(Source records)
#####

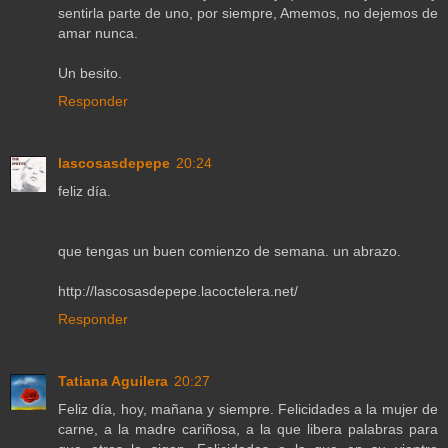
sentirla parte de uno, por siempre, Amemos, no dejemos de
amar nunca.
Un besito.
Responder
lascosasdepepe
20:24
feliz día.
que tengas un buen comienzo de semana. un abrazo.
http://lascosasdepepe.lacoctelera.net/
Responder
Tatiana Aguilera
20:27
Feliz día, hoy, mañana y siempre. Felicidades a la mujer de
carne, a la madre cariñosa, a la que libera palabras para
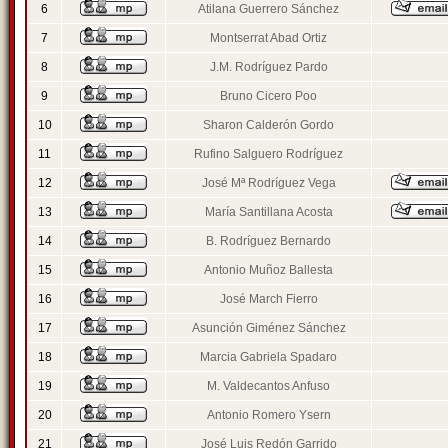
6
Atilana Guerrero Sánchez
7
Montserrat Abad Ortiz
8
J.M. Rodríguez Pardo
9
Bruno Cicero Poo
10
Sharon Calderón Gordo
11
Rufino Salguero Rodríguez
12
José Mª Rodríguez Vega
13
María Santillana Acosta
14
B. Rodríguez Bernardo
15
Antonio Muñoz Ballesta
16
José March Fierro
17
Asunción Giménez Sánchez
18
Marcia Gabriela Spadaro
19
M. Valdecantos Anfuso
20
Antonio Romero Ysern
21
José Luis Redón Garrido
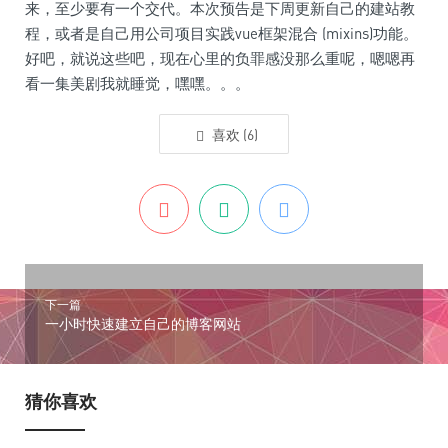
来，至少要有一个交代。本次预告是下周更新自己的建站教
程，或者是自己用公司项目实践vue框架混合 (mixins)功能。
好吧，就说这些吧，现在心里的负罪感没那么重呢，嗯嗯再
看一集美剧我就睡觉，嘿嘿。。。
喜欢
(
6
)
下一篇
一小时快速建立自己的博客网站
猜你喜欢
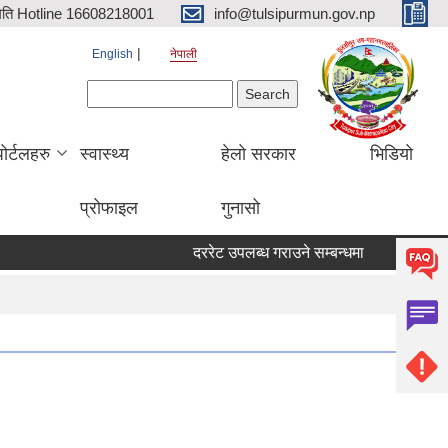
िति Hotline 16608218001
info@tulsipurmun.gov.np
English
नेपाली
Search form
Search
पोर्टलहरु
स्वास्थ्य
हेलो सरकार
भिडियो
प्रोफाइल
गुनासो
दररेट उपलब्ध गराउने सम्बन्धमा
सरुवा सहमतिका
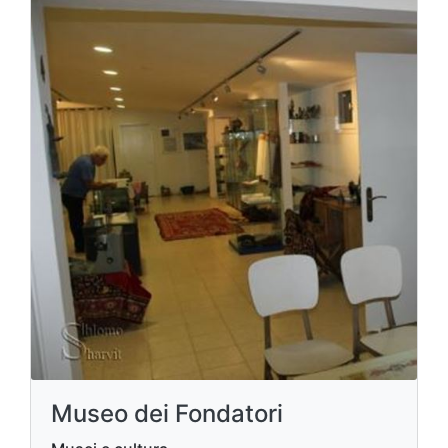
Museo dei Fondatori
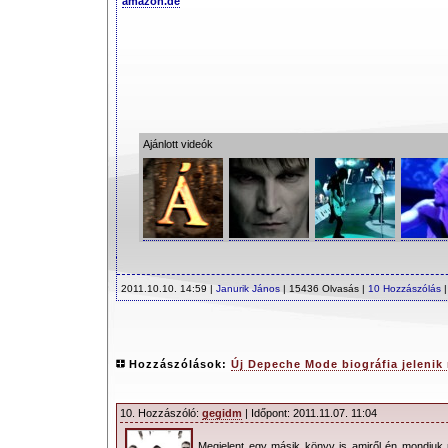
amazon.de
Ajánlott videók
2011.10.10. 14:59 |
Janurik János
| 15436 Olvasás |
10 Hozzászólás
Hozzászólások:
Új Depeche Mode biográfia jelenik
10. Hozzászóló:
gegidm
| Időpont: 2011.11.07. 11:04
Megjelent egy másik könyv is amiről én mondjuk n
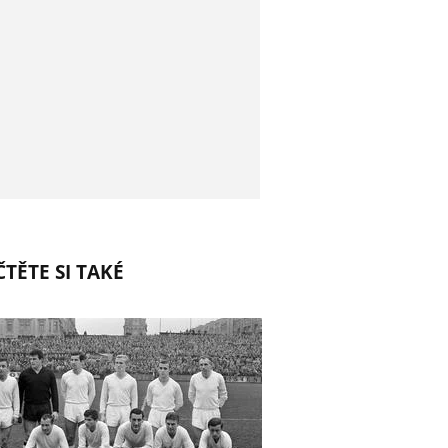
TĚTE SI TAKÉ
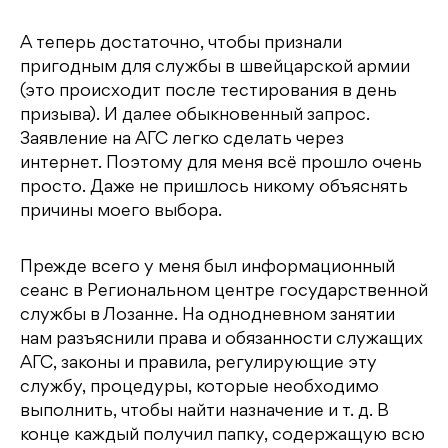
А теперь достаточно, чтобы признали
пригодным для службы в швейцарской армии
(это происходит после тестирования в день
призыва). И далее обыкновенный запрос.
Заявление на АГС легко сделать через
интернет. Поэтому для меня всё прошло очень
просто. Даже не пришлось никому объяснять
причины моего выбора.
Прежде всего у меня был информационный
сеанс в Региональном центре государственной
службы в Лозанне. На однодневном занятии
нам разъяснили права и обязанности служащих
АГС, законы и правила, регулирующие эту
службу, процедуры, которые необходимо
выполнить, чтобы найти назначение и т. д. В
конце каждый получил папку, содержащую всю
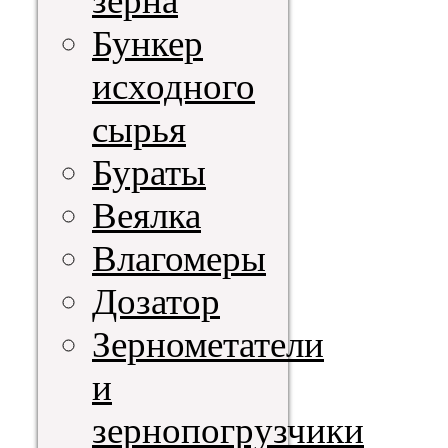
зерна
Бункер
исходного
сырья
Бураты
Веялка
Влагомеры
Дозатор
Зернометатели
и
зернопогрузчики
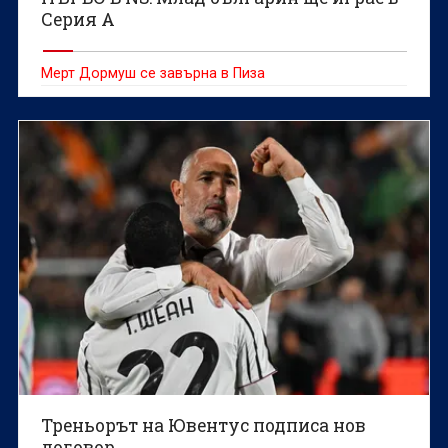
Серия А
Мерт Дормуш се завърна в Пиза
Треньорът на Ювентус подписа нов
договор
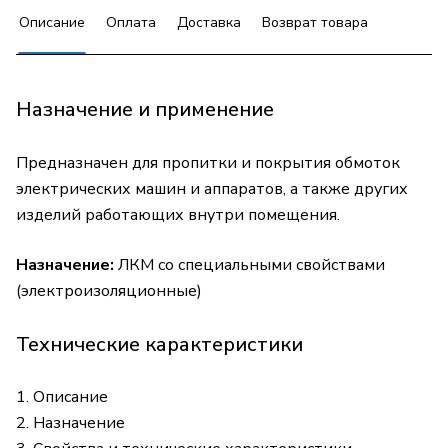
Описание
Оплата
Доставка
Возврат товара
Назначение и применение
Предназначен для пропитки и покрытия обмоток
электрических машин и аппаратов, а также других
изделий работающих внутри помещения.
Назначение:
ЛКМ со специальными свойствами
(электроизоляционные)
Технические карактеристики
1. Описание
2. Назначение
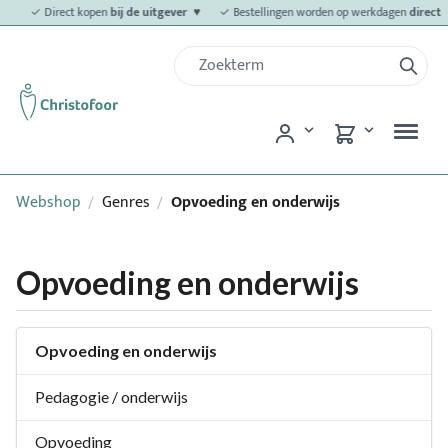
✓ Direct kopen
bij de uitgever ♥
✓ Bestellingen worden op werkdagen
direct
v
Webshop
Genres
Opvoeding en onderwijs
/
/
Opvoeding en onderwijs
Opvoeding en onderwijs
Pedagogie / onderwijs
Opvoeding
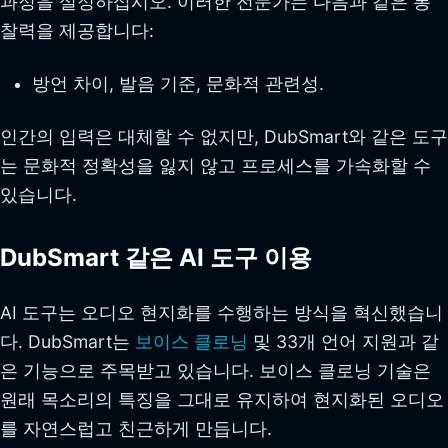
과정을 설정하십시오. 이러한 전문가는 다음과 같은 통
찰력을 제공합니다:
방언 차이, 발음 기준, 문화적 관련성.
인간의 입력은 대체할 수 없지만, DubSmart와 같은 도구
는 문화적 정확성을 잃지 않고 프로세스를 가속화할 수
있습니다.
DubSmart 같은 AI 도구 이용
AI 도구는 오디오 현지화를 수행하는 방식을 혁신했습니
다. DubSmart는
보이스 클로닝
및 33개 언어 지원과 같
은 기능으로 주목받고 있습니다. 보이스 클로닝 기술은
원래 목소리의 특징을 그대로 유지하여 현지화된 오디오
를 자연스럽고 친근하게 만듭니다.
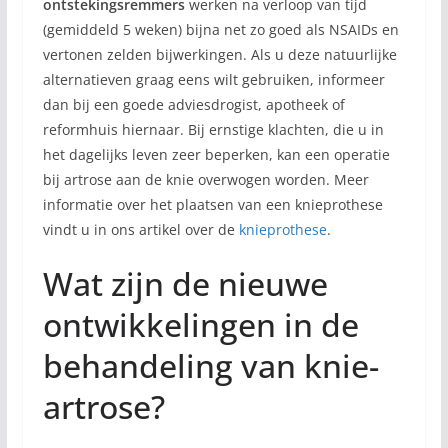
ontstekingsremmers
werken na verloop van tijd
(gemiddeld 5 weken) bijna net zo goed als NSAIDs en
vertonen zelden bijwerkingen. Als u deze natuurlijke
alternatieven graag eens wilt gebruiken, informeer
dan bij een goede adviesdrogist, apotheek of
reformhuis hiernaar. Bij ernstige klachten, die u in
het dagelijks leven zeer beperken, kan een operatie
bij artrose aan de knie overwogen worden. Meer
informatie over het plaatsen van een knieprothese
vindt u in ons artikel over de
knieprothese
.
Wat zijn de nieuwe
ontwikkelingen in de
behandeling van knie-
artrose?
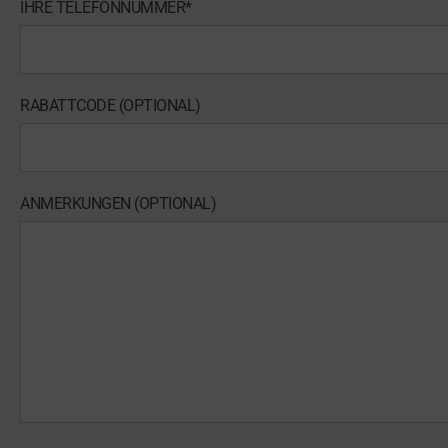
IHRE TELEFONNUMMER*
RABATTCODE (OPTIONAL)
ANMERKUNGEN (OPTIONAL)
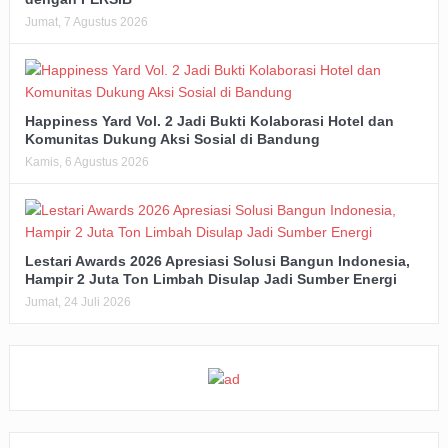
Jumat, 7 Agustus 2026
Happiness Yard Vol. 2 Jadi Bukti Kolaborasi Hotel dan
Komunitas Dukung Aksi Sosial di Bandung
Kamis, 6 Agustus 2026
Lestari Awards 2026 Apresiasi Solusi Bangun Indonesia,
Hampir 2 Juta Ton Limbah Disulap Jadi Sumber Energi
Jumat, 24 Juli 2026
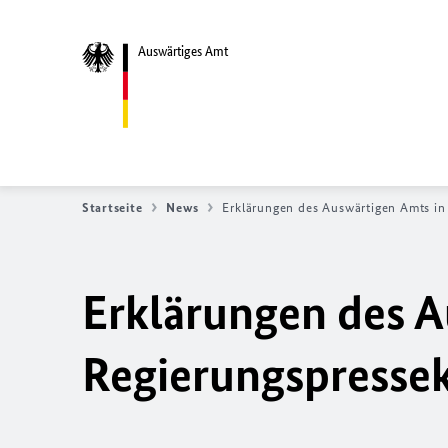
Auswärtiges Amt
Startseite
News
Erklärungen des Auswärtigen Amts i
Erklärungen des A
Regierungspresse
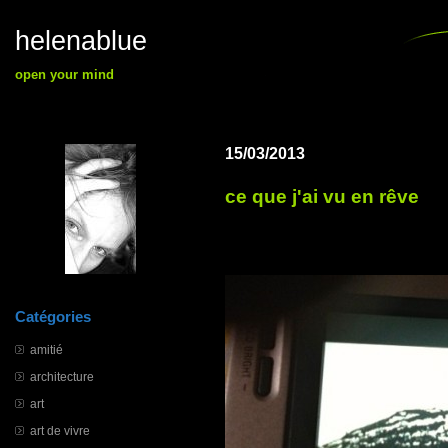
helenablue
open your mind
15/03/2013
ce que j'ai vu en rêve
Catégories
amitié
architecture
art
art de vivre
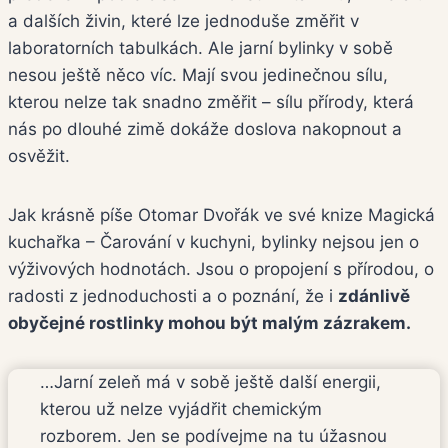
a dalších živin, které lze jednoduše změřit v
laboratorních tabulkách. Ale jarní bylinky v sobě
nesou ještě něco víc. Mají svou jedinečnou sílu,
kterou nelze tak snadno změřit – sílu přírody, která
nás po dlouhé zimě dokáže doslova nakopnout a
osvěžit.
Jak krásně píše Otomar Dvořák ve své knize Magická
kuchařka – Čarování v kuchyni, bylinky nejsou jen o
výživových hodnotách. Jsou o propojení s přírodou, o
radosti z jednoduchosti a o poznání, že i
zdánlivě
obyčejné rostlinky mohou být malým zázrakem.
…Jarní zeleň má v sobě ještě další energii,
kterou už nelze vyjádřit chemickým
rozborem. Jen se podívejme na tu úžasnou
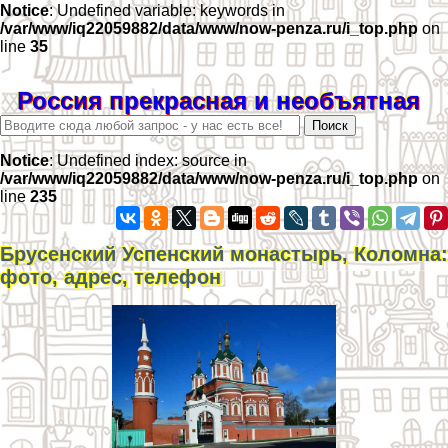
Notice
: Undefined variable: keywords in
/var/www/iq22059882/data/www/now-penza.ru/i_top.php
on
line
35
Россия прекрасная и необъятная
Notice
: Undefined index: source in
/var/www/iq22059882/data/www/now-penza.ru/i_top.php
on
line
235
Брусенский Успенский монастырь, Коломна:
фото, адрес, телефон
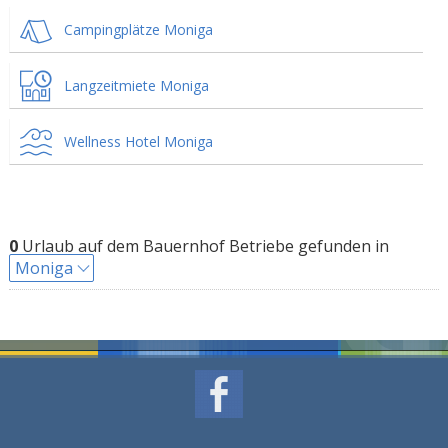
Campingplätze Moniga
Langzeitmiete Moniga
Wellness Hotel Moniga
0
Urlaub auf dem Bauernhof Betriebe gefunden in
Moniga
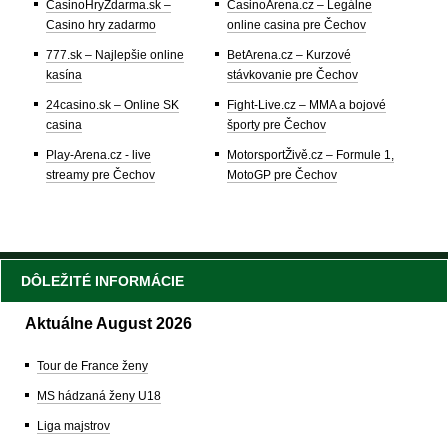
CasinoHryZdarma.sk –
CasinoArena.cz – Legálne
Casino hry zadarmo
online casina pre Čechov
777.sk – Najlepšie online
BetArena.cz – Kurzové
kasína
stávkovanie pre Čechov
24casino.sk – Online SK
Fight-Live.cz – MMA a bojové
casina
športy pre Čechov
Play-Arena.cz - live
MotorsportŽivě.cz – Formule 1,
streamy pre Čechov
MotoGP pre Čechov
DÔLEŽITÉ INFORMÁCIE
Aktuálne August 2026
Tour de France ženy
MS hádzaná ženy U18
Liga majstrov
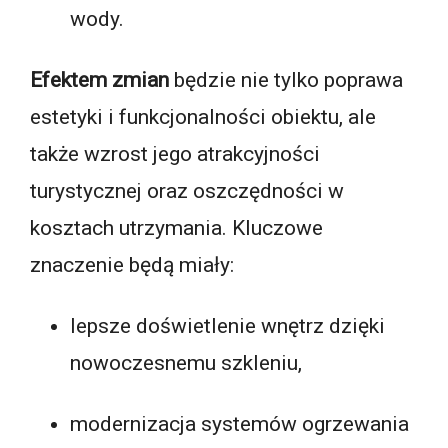
wody.
Efektem zmian
będzie nie tylko poprawa
estetyki i funkcjonalności obiektu, ale
także wzrost jego atrakcyjności
turystycznej oraz oszczędności w
kosztach utrzymania. Kluczowe
znaczenie będą miały:
lepsze doświetlenie wnętrz dzięki
nowoczesnemu szkleniu,
modernizacja systemów ogrzewania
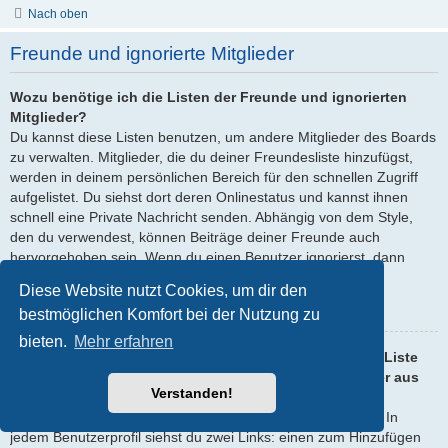
Nach oben
Freunde und ignorierte Mitglieder
Wozu benötige ich die Listen der Freunde und ignorierten
Mitglieder?
Du kannst diese Listen benutzen, um andere Mitglieder des Boards
zu verwalten. Mitglieder, die du deiner Freundesliste hinzufügst,
werden in deinem persönlichen Bereich für den schnellen Zugriff
aufgelistet. Du siehst dort deren Onlinestatus und kannst ihnen
schnell eine Private Nachricht senden. Abhängig von dem Style,
den du verwendest, können Beiträge deiner Freunde auch
hervorgehoben sein. Wenn du einen Benutzer ignorierst, dann
siehst du seine Beiträge standardmäßig nicht.
Diese Website nutzt Cookies, um dir den
Nach oben
bestmöglichen Komfort bei der Nutzung zu
bieten.
Mehr erfahren
Wie kann ich Mitglieder zur Liste der Freunde oder zur Liste
der ignorierten Mitglieder hinzufügen oder diese wieder aus
Verstanden!
den Listen entfernen?
Du kannst Benutzer auf zwei Arten auf diese Listen setzen: In
jedem Benutzerprofil siehst du zwei Links: einen zum Hinzufügen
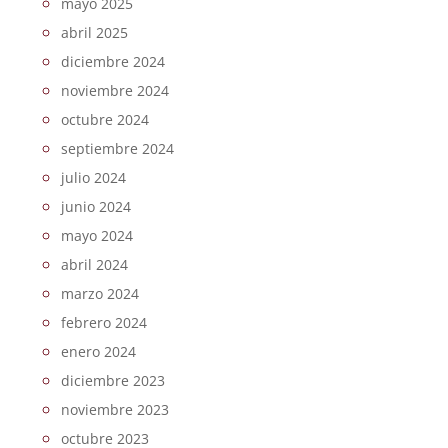
mayo 2025
abril 2025
diciembre 2024
noviembre 2024
octubre 2024
septiembre 2024
julio 2024
junio 2024
mayo 2024
abril 2024
marzo 2024
febrero 2024
enero 2024
diciembre 2023
noviembre 2023
octubre 2023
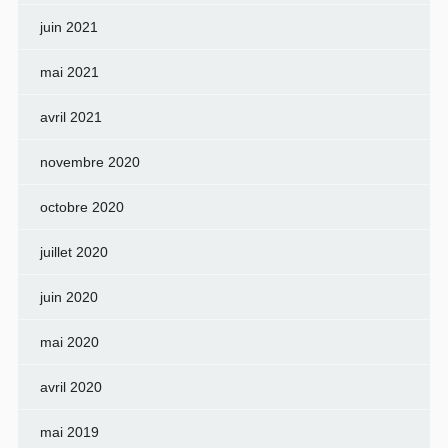
juin 2021
mai 2021
avril 2021
novembre 2020
octobre 2020
juillet 2020
juin 2020
mai 2020
avril 2020
mai 2019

#####

### Required work
Could you copy, exactly and with no pictures, each line from the first one above to the line holding "выполнить, чтобы найти назначение и т. д. В"?

### Reply to the exercise
sentirla parte de uno, por siempre, Amemos, no dejemos de
amar nunca.
Un besito.
Responder
lascosasdepepe
20:24
feliz día.
que tengas un buen comienzo de semana. un abrazo.
http://lascosasdepepe.lacoctelera.net/
Responder
Tatiana Aguilera
20:27
Feliz día, hoy, mañana y siempre. Felicidades a la mujer de
carne, a la madre cariñosa, a la que libera palabras para
6
Atilana Guerrero Sánchez
7
Montserrat Abad Ortiz
8
J.M. Rodríguez Pardo
9
Bruno Cicero Poo
10
Sharon Calderón Gordo
11
Rufino Salguero Rodríguez
12
José Mª Rodríguez Vega
13
María Santillana Acosta
14
B. Rodríguez Bernardo
15
Antonio Muñoz Ballesta
16
José March Fierro
17
Asunción Giménez Sánchez
18
Marcia Gabriela Spadaro
19
M. Valdecantos Anfuso
20
Antonio Romero Ysern
21
José Luis Redón Garrido
来，至少要有一个交代。本次预告是下周更新自己的建站教
程，或者是自己用公司项目实践vue框架混合 (mixins)功能。
好吧，就说这些吧，现在心里的负罪感没那么重呢，嗯嗯再
看一集美剧我就睡觉，嘿嘿。。。
喜欢
(
6
)
下一篇
一小时快速建立自己的博客网站
猜你喜欢
िति Hotline 16608218001
info@tulsipurmun.gov.np
English
नेपाली
Search form
Search
पोर्टलहरु
स्वास्थ्य
हेलो सरकार
भिडियो
प्रोफाइल
गुनासो
दररेट उपलब्ध गराउने सम्बन्धमा
सरुवा सहमतिका
Museo dei Fondatori
amazon.de
Ajánlott videók
2011.10.10. 14:59 |
Janurik János
| 15436 Olvasás |
10 Hozzászólás
Hozzászólások:
Új Depeche Mode biográfia jelenik
10. Hozzászóló:
gegidm
| Időpont: 2011.11.07. 11:04
Megjelent egy másik könyv is amiről én mondjuk n
TĚTE SI TAKÉ
А теперь достаточно, чтобы признали
пригодным для службы в швейцарской армии
(это происходит после тестирования в день
призыва). И далее обыкновенный запрос.
Заявление на АГС легко сделать через
интернет. Поэтому для меня всё прошло очень
просто. Даже не пришлось никому объяснять
причины моего выбора.
Прежде всего у меня был информационный
сеанс в Региональном центре государственной
службы в Лозанне. На однодневном занятии
нам разъяснили права и обязанности служащих
АГС, законы и правила, регулирующие эту
службу, процедуры, которые необходимо
выполнить, чтобы найти назначение и т. д. В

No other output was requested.